With weather forecasts indicating the intensity of El Niño-driven storms
will be strong this winter in California, PG&E has been getting ready –
for the past 18 years.
The last major El Niño storm season in 1997-1998 dumped twice the normal
rainfall on San Francisco, created widespread flooding and caused power
outages impacting more than a million customers. PG&E has been preparing
for storms like those by practicing for extreme-weather events and
natural disasters; using advanced meteorology tools to forecast where
storm impacts will be most significant; and adding innovative technology
to its electrical grid.
New technology includes the use of storm outage prediction models, the
installation of automated equipment that “self-heals” the electric grid
as well as timely and accurate outage data from its network of more than
5 million electric SmartMeters™. In addition, the increasingly smart
grid means outages can be detected almost instantaneously and
restoration, in many cases, can be done automatically.

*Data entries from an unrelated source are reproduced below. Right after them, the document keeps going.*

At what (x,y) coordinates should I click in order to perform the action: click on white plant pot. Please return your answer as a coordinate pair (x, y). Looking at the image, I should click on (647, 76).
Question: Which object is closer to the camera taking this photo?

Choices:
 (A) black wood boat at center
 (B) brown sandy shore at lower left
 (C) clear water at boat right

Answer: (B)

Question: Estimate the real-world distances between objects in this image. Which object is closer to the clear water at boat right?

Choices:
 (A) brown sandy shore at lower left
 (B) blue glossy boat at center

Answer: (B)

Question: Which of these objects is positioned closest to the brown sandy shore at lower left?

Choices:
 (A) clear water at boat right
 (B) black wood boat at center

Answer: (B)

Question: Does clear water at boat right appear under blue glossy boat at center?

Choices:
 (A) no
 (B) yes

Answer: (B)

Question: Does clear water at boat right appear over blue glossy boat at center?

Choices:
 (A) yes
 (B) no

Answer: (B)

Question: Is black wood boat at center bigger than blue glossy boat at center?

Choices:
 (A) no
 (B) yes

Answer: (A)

“A combination of preparedness, practice and technology has PG&E ready
to respond to winter storms. We put our focus on public safety and on
efficiently responding to customer outages,” said Barry Anderson, PG&E’s
vice president of Emergency Preparedness and Operations.

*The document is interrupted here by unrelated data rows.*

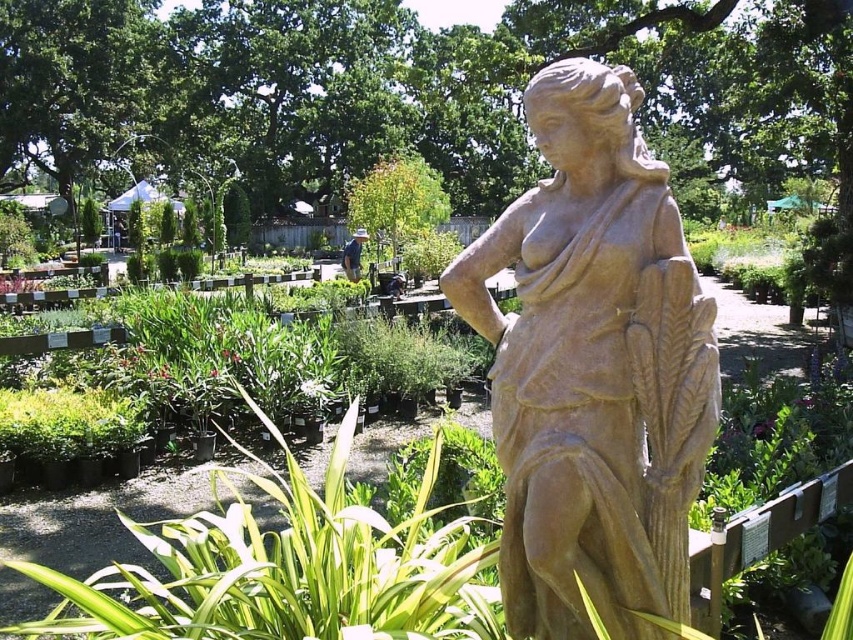 You are a gardener planning to place a new plant pot in the garden. The statue of the woman is at the center. Where would the point at coordinates (593, 369) be located in relation to the statue?

The point at coordinates (593, 369) is on the matte stone statue at center, so placing the new plant pot there would mean it is directly on the statue itself.

Consider the image. You are a gardener who wants to water the green leafy plant at center. The matte stone statue at center is blocking your path. Can you move around the statue to reach the plant?

The matte stone statue at center is positioned on the right side of green leafy plant at center, so you can move around the statue to the left side to access the plant.

You are a gardener who needs to water the green leafy plant at center and the matte stone statue at center. The watering can you have can only reach 28 inches. Can you water both objects without moving the watering can?

The matte stone statue at center is 29.06 inches from the green leafy plant at center. Since the watering can can only reach 28 inches, you cannot water both objects without moving the watering can because the distance between them exceeds the can reach.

“With these advanced forecasting and outage-prediction tools, we can
work with our electric crews to make sure we have the right numbers of
people, vehicles and equipment in the right place at the right time as
storms hit,” said Mike Voss, PG&E’s principal meteorologist.
These advances include:
Emergency Preparation: PG&E now has an entire department, led
by Anderson, dedicated to preparing and responding to emergencies and
natural disasters. Through repeated exercises and thorough
self-reviews that seek constant improvement, the company’s Emergency
Preparedness and Operations team helps coordinate all-hands-on-deck
responses to events such as the 2014 Napa earthquake and the 2015
September wildfires, including working closely with first-responders.

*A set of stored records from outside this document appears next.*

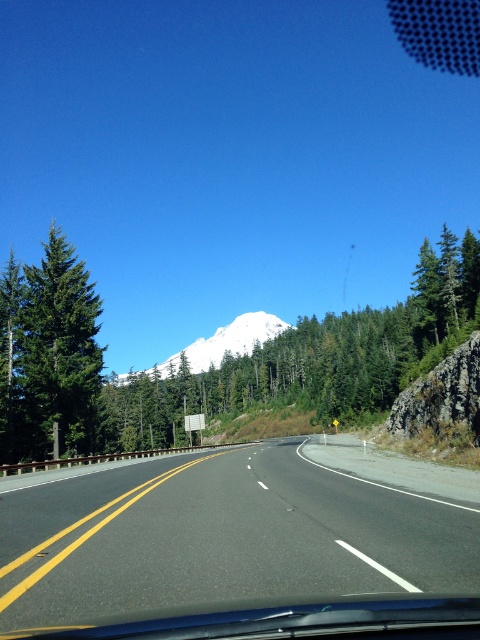 Which is more to the right, green matte tree at left or transparent glass windshield at center?

transparent glass windshield at center

Does point (36, 300) come farther from viewer compared to point (105, 637)?

Yes, it is behind point (105, 637).

Identify the location of green matte tree at left. Image resolution: width=480 pixels, height=640 pixels. (48, 355).

Between point (261, 566) and point (72, 380), which one is positioned behind?

The point (72, 380) is behind.

Where is `black asphalt road at center`? The width and height of the screenshot is (480, 640). black asphalt road at center is located at coordinates (222, 538).

Locate an element on the screen. black asphalt road at center is located at coordinates (222, 538).

Does transparent glass windshield at center have a lesser width compared to white snow-covered mountain at center?

Correct, transparent glass windshield at center's width is less than white snow-covered mountain at center's.

Does transparent glass windshield at center appear on the left side of white snow-covered mountain at center?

Advanced Meteorology: New technology and storm outage
prediction modeling is helping PG&E pinpoint where problems might
occur as storms arrive and progress through PG&E’s service area.
SmartMeters™: SmartMeters play an important role in PG&E's
response to power outages. The utility receives SmartMeter data within
seconds of an outage to help system operators quickly determine the
scope and level of response needed. They also help identify the
location of an outage to reduce the amount of time it takes for
restoration crews to arrive on scene.
Smart Grid: PG&E has installed advanced automated technology on
power lines throughout its service area. This technology can
automatically "self-heal" the grid by re-routing the flow of
electricity around a damaged power line and effectively restoring
power to the majority of impacted customers within minutes. These
systems have been installed on nearly 20 percent of PG&E's electrical
distribution circuits and have helped the company avoid almost 89
million customer outage minutes since the program began in 2012.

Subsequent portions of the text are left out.